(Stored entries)
BEGIN

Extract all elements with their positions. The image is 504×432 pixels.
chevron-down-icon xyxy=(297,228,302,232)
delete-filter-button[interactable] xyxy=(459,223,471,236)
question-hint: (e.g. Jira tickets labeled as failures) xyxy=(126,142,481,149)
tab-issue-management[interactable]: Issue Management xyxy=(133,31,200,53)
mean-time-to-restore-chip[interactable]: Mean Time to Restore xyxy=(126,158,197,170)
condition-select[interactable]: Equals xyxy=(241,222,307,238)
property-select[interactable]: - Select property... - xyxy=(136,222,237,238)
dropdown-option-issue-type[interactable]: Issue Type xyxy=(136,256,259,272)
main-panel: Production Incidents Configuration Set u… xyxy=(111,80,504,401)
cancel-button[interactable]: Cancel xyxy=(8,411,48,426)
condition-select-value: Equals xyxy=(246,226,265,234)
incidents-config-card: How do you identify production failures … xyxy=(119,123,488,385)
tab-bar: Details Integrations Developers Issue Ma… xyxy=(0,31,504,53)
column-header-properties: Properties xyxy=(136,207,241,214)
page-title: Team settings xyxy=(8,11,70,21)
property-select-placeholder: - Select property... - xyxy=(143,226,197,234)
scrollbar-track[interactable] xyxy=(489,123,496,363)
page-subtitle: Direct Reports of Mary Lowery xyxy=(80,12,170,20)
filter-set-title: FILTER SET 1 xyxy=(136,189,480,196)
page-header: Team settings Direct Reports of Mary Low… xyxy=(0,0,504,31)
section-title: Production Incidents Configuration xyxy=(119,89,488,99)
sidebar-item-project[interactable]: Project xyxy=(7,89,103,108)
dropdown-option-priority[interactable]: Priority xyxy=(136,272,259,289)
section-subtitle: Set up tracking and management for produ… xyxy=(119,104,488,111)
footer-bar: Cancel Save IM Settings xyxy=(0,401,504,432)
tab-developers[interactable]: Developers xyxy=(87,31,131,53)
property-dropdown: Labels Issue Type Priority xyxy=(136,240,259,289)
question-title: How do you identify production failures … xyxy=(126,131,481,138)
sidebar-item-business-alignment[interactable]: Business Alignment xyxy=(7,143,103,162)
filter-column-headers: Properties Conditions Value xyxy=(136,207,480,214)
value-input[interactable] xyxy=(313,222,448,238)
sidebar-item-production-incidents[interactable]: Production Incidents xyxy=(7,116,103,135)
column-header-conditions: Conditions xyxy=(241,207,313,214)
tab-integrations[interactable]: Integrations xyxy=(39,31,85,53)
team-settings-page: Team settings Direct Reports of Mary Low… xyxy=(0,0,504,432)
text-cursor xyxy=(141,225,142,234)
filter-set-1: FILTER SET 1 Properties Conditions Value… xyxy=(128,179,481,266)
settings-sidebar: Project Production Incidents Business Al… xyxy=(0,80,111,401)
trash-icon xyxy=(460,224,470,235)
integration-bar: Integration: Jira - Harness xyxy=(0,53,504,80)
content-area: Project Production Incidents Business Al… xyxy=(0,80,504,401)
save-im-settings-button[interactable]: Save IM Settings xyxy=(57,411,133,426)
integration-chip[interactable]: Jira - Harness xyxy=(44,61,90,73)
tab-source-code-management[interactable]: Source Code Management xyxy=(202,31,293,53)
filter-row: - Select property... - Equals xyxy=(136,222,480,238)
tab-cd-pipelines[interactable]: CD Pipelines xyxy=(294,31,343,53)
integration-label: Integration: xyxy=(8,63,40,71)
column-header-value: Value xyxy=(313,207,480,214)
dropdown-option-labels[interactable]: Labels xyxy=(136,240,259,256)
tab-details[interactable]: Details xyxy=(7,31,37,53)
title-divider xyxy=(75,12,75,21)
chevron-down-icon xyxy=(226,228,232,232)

END

Brief -> Considering only the data above, return the lines in which "question" occurs.

Answer ->
question-hint: (e.g. Jira tickets labeled as failures) xyxy=(126,142,481,149)
question-title: How do you identify production failures … xyxy=(126,131,481,138)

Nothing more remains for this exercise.